Ganna Bazilo, eine unabhängige Expertin aus der Ukraine, erinnerte das Publikum der Veranstaltung daran, dass die Kapazitäten der EU zur Friedensschaffung und -konsolidierung in der Ukraine in einem aktiven Konflikt gefragt seien – im Gegensatz zu den vielen anderen eingefrorenen Konflikten auf dem Kontinent. Der Expertin zufolge sind eine klare und verständliche Kommunikation sowie eine lokale Perspektive entscheidend für ein erfolgreiches Friedensengagement der EU. Wichtig sei außerdem eine kohärente Strategie gegenüber dem russischen Ansatz, welcher in dem Konflikt sowohl harte als auch weiche Machtmittel einsetze.

Stella Sabiiti, UN-Beraterin beim Netzwerk der Afrikanischen Union für Frauen in Konfliktprävention und Mediation, erinnerte daran, dass die EU ihre Fähigkeit als verlässlicher Partner für den Frieden bereits unter Beweis gestellt habe.
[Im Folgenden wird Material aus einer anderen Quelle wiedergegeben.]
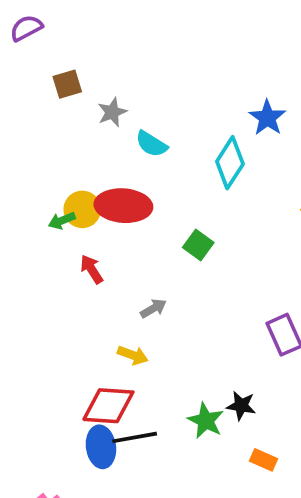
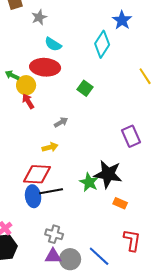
cyan semicircle: (151, 144) -> (53, 44), moved
yellow circle: (82, 209) -> (26, 85), moved
green arrow: (62, 221) -> (12, 75), turned 48
yellow arrow: (133, 355) -> (50, 147), turned -35
black star: (241, 406) -> (108, 174), size x1.8

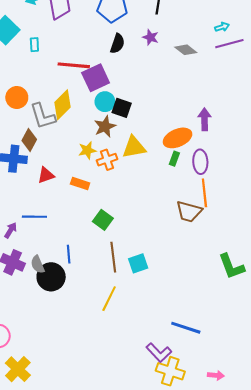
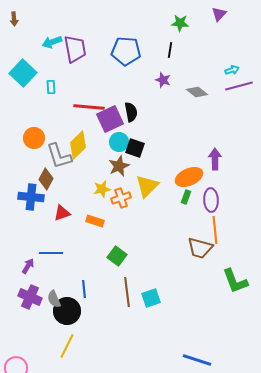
black semicircle: (117, 44) -> (131, 112), moved, turned -30
yellow triangle: (134, 147) -> (147, 186), turned -35
green L-shape: (231, 266) -> (235, 281), moved
yellow line: (109, 299) -> (67, 346), moved

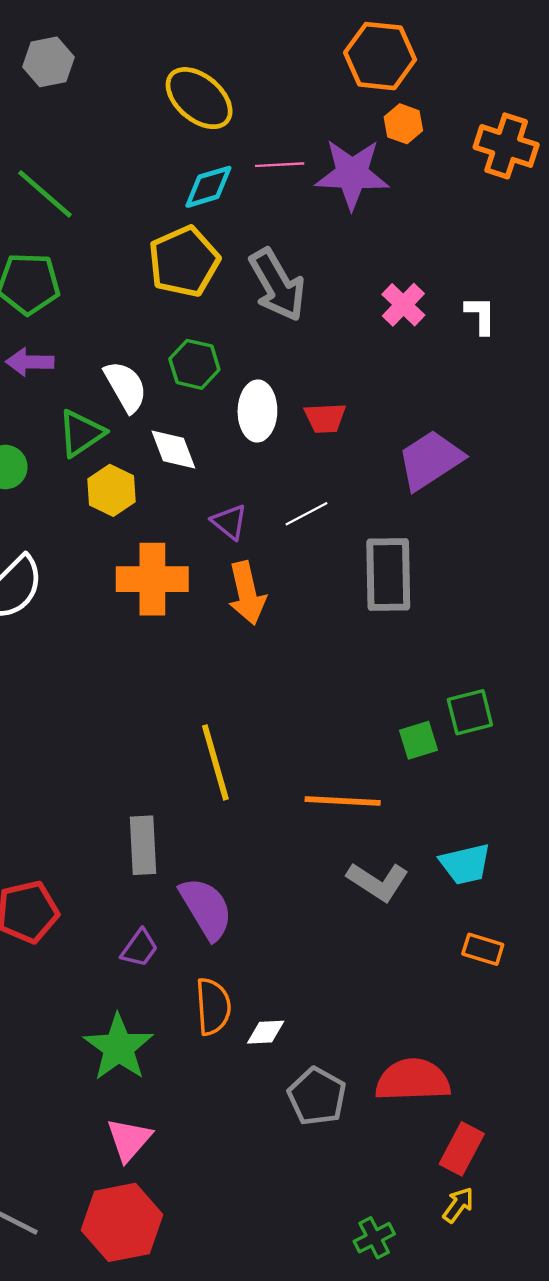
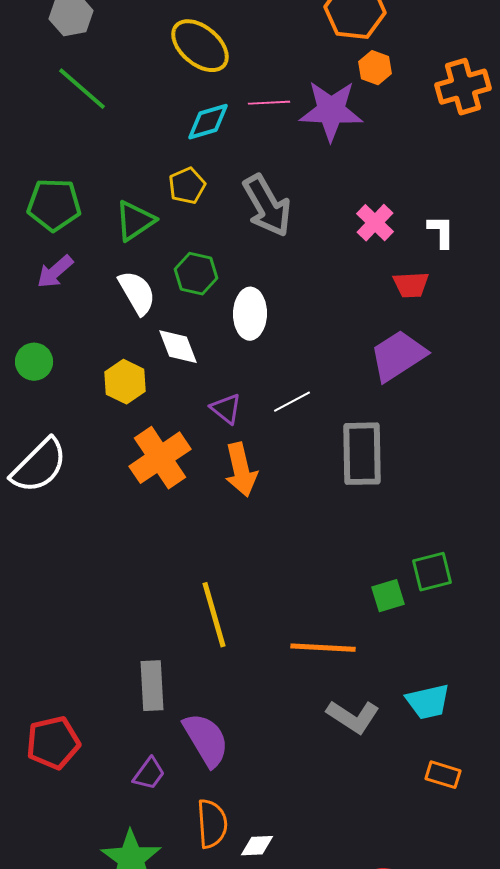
orange cross: (506, 146) -> (463, 87), turned -34
green line: (45, 194) -> (82, 89), moved
yellow pentagon: (184, 262) -> (187, 186), size x0.6
purple arrow: (30, 362) -> (55, 272), turned -42
red trapezoid: (325, 418) -> (411, 285), moved
green triangle: (81, 433) -> (135, 221), moved
orange cross: (152, 579) -> (160, 458), turned -34

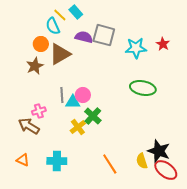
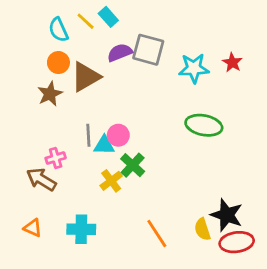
cyan semicircle: (53, 26) -> (58, 30), moved
purple semicircle: (84, 37) -> (120, 53), turned -36
red ellipse: (166, 170) -> (237, 242), turned -45

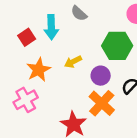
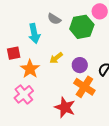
red square: (27, 37) -> (14, 53), moved, turned 32
green hexagon: (117, 46) -> (82, 27), moved

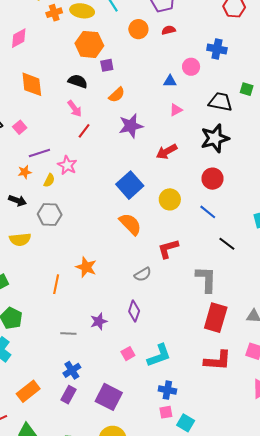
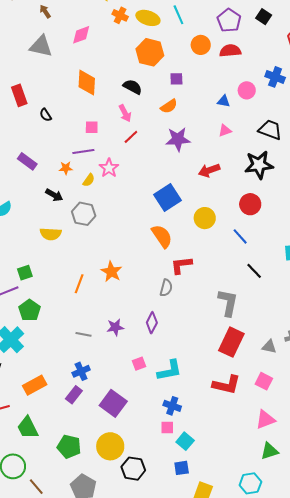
orange cross: (54, 13) -> (120, 15), turned 35
red semicircle: (169, 30) -> (230, 51), size x1.5
purple square: (107, 65) -> (176, 79), moved
pink square: (20, 127) -> (92, 127), moved, turned 32
red L-shape: (168, 249) -> (181, 265), moved
gray semicircle: (143, 274) -> (166, 288), turned -54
So habe die EU die Afrikanische Union darin unterstützt, die Kapazitäten im Bereich Mediation substantiell zu stärken. Gleichzeitig stellte Sabiiti nüchtern fest, die EU habe im Laufe der Zeit ihre Werte vernachlässigt. Sie kommentierte: „Die Europäische Union hat ihren Geist verloren.“

Seitens der Gastgeber appellierte Dion van den Berg, der bei PAX für das Europaprogramm zuständig ist, an die Europäische Union, die Friedensziele wie zum Beispiel „Versöhnung“ zu operationalisieren. Wenn die EU glaubwürdig sein wolle, müsse sie sowohl nach innen als auch nach außen für europäische Werte wie Frieden und Demokratie einstehen.

Oliver Knabe vom forumZFD schlussfolgerte: „Es reicht nicht, wenn die Europäische Union die Regierungen im Westlichen Balkan auffordert, ‚ihre Hausaufgaben zu machen‘. Die EU muss die gesellschaftlichen Bedingungen für eine verantwortungsvolle Führung in Richtung Frieden verstehen und beeinflussen. Dafür braucht es einen Dialog mit der Zivilgesellschaft – und hier kommt der Zivile Friedensdienst ins Spiel.“

„Rettet das Friedensprojekt Europa“

Pax Niederlande und forumZFD aus Deutschland kooperieren beide mit einem breiten Spektrum an zivilgesellschaftlichen Organisationen sowohl im Westlichen Balkan als auch in der Ukraine – und haben die Entwicklung der Europäischen Union als Friedensprojekt kritisch begleitet. Gemeinsam mit weiteren Organisationen haben sie 2019 anlässlich der Europawahl einen Aufruf an das neugewählte Parlament gerichtet und dafür mehr als 23.000 Unterschriften gesammelt. In dem Aufruf forderten sie die Parlamentarier auf, das europäische Friedensprojekt zu retten und bedingungslos für Frieden und Menschenrechte einzutreten.